[Transcribed page contents]
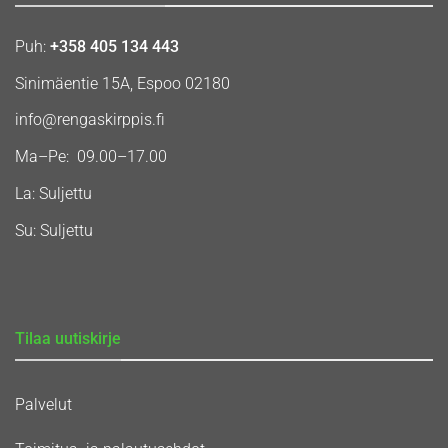
Puh:
+358 405 134 443
Sinimäentie 15A, Espoo 02180
info@rengaskirppis.fi
Ma–Pe: 09.00–17.00
La: Suljettu
Su: Suljettu
Tilaa uutiskirje
Palvelut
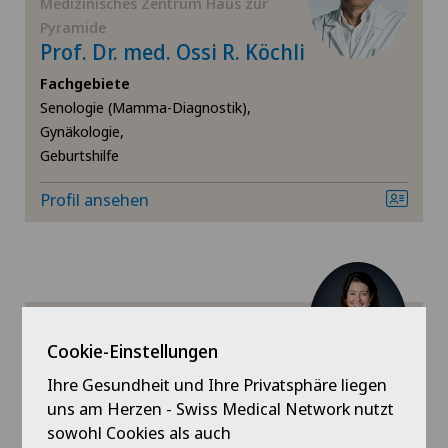
Medizinisches Zentrum Haus zur
Viszeralchirurgie
Pyramide
Prof. Dr. med. Ossi R. Köchli
Fachgebiete
Senologie (Mamma-Diagnostik),
Gynäkologie,
Geburtshilfe
Profil ansehen
Medizinisches Zentrum Haus zur
Cookie-Einstellungen
Pyramide
Dr. med. Lea Köchli
Ihre Gesundheit und Ihre Privatsphäre liegen
uns am Herzen - Swiss Medical Network nutzt
Fachgebiete
sowohl Cookies als auch
Gynäkologie,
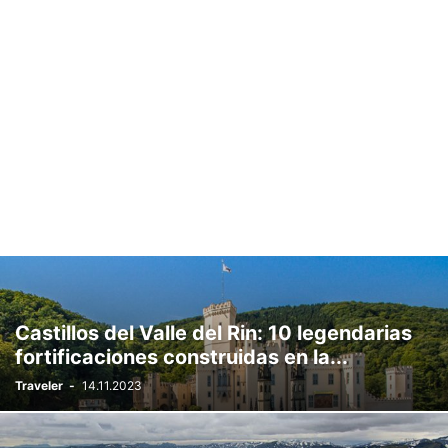
Castillos del Valle del Rin: 10 legendarias
fortificaciones construidas en la...
Traveler
-
14.11.2023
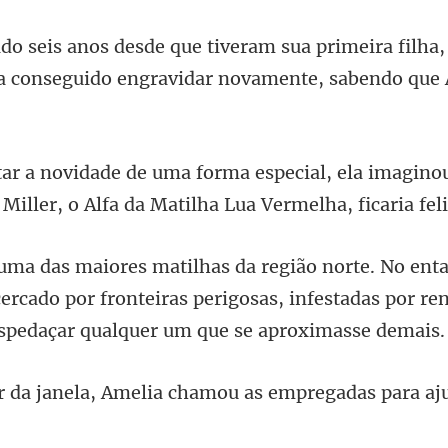
ira filha
ia conseguido engrav
, ela imagino
 Miller
 cercado por fronteiras perigosas, infestadas por
elia chamou as empregadas par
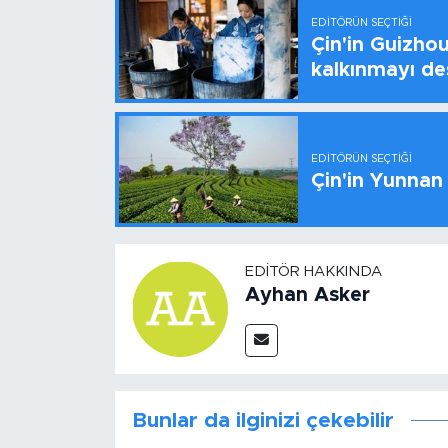
EDITÖRÜN SEÇTIĞI
Çin'in Guizhou
kalkınmayı de
EDITÖRÜN SEÇTIĞI
Çin'in Yunnan
EDITÖR HAKKINDA
Ayhan Asker
Bunlar da ilginizi çekebilir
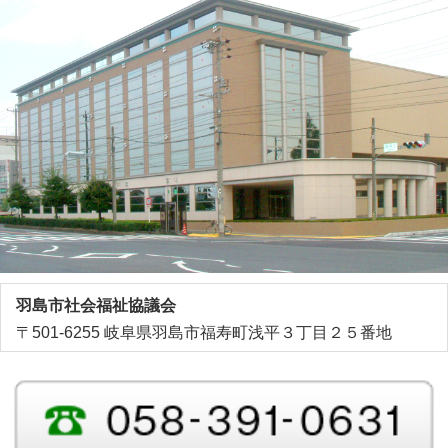
羽島市社会福祉協議会
〒501-6255 岐阜県羽島市福寿町浅平３丁目２５番地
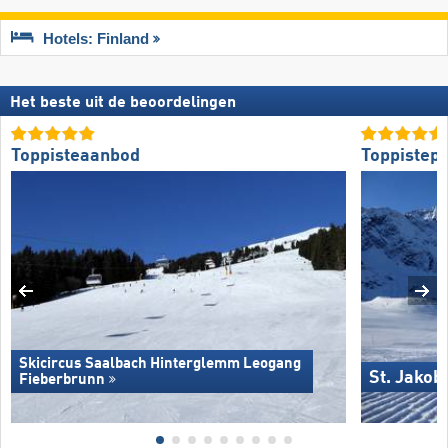
Hotels: Finland
Het beste uit de beoordelingen
Toppisteaanbod
Toppistepr
Skicircus Saalbach Hinterglemm Leogang
St. Jakob
Fieberbrunn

• Exercise details:
Once the pictures are removed, set down what remains of the entries above exactly.

• Problem solution:
Puh:
+358 405 134 443
Sinimäentie 15A, Espoo 02180
info@rengaskirppis.fi
Ma–Pe: 09.00–17.00
La: Suljettu
Su: Suljettu
Tilaa uutiskirje
Palvelut
Medizinisches Zentrum Haus zur
Viszeralchirurgie
Pyramide
Prof. Dr. med. Ossi R. Köchli
Fachgebiete
Senologie (Mamma-Diagnostik),
Gynäkologie,
Geburtshilfe
Profil ansehen
Medizinisches Zentrum Haus zur
Cookie-Einstellungen
Pyramide
Dr. med. Lea Köchli
Ihre Gesundheit und Ihre Privatsphäre liegen
uns am Herzen - Swiss Medical Network nutzt
Fachgebiete
sowohl Cookies als auch
Gynäkologie,
Castillos del Valle del Rin: 10 legendarias
fortificaciones construidas en la...
Traveler
-
14.11.2023
ira filha
ia conseguido engrav
, ela imagino
 Miller
 cercado por fronteiras perigosas, infestadas por
elia chamou as empregadas par
EDITÖRÜN SEÇTIĞI
Çin'in Guizhou
kalkınmayı de
EDITÖRÜN SEÇTIĞI
Çin'in Yunnan
EDITÖR HAKKINDA
Ayhan Asker
Bunlar da ilginizi çekebilir
羽島市社会福祉協議会
〒501-6255 岐阜県羽島市福寿町浅平３丁目２５番地
Hotels: Finland
Het beste uit de beoordelingen
Toppisteaanbod
Toppistepr
Skicircus Saalbach Hinterglemm Leogang
St. Jakob
Fieberbrunn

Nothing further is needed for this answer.